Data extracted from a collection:
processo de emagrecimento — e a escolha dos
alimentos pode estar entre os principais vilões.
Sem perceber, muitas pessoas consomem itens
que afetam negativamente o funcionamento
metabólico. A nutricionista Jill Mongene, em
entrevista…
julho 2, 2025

What you are asked to do —
Give the entries again in full, exactly as they were written above.

Problem solution —
processo de emagrecimento — e a escolha dos
alimentos pode estar entre os principais vilões.
Sem perceber, muitas pessoas consomem itens
que afetam negativamente o funcionamento
metabólico. A nutricionista Jill Mongene, em
entrevista…
julho 2, 2025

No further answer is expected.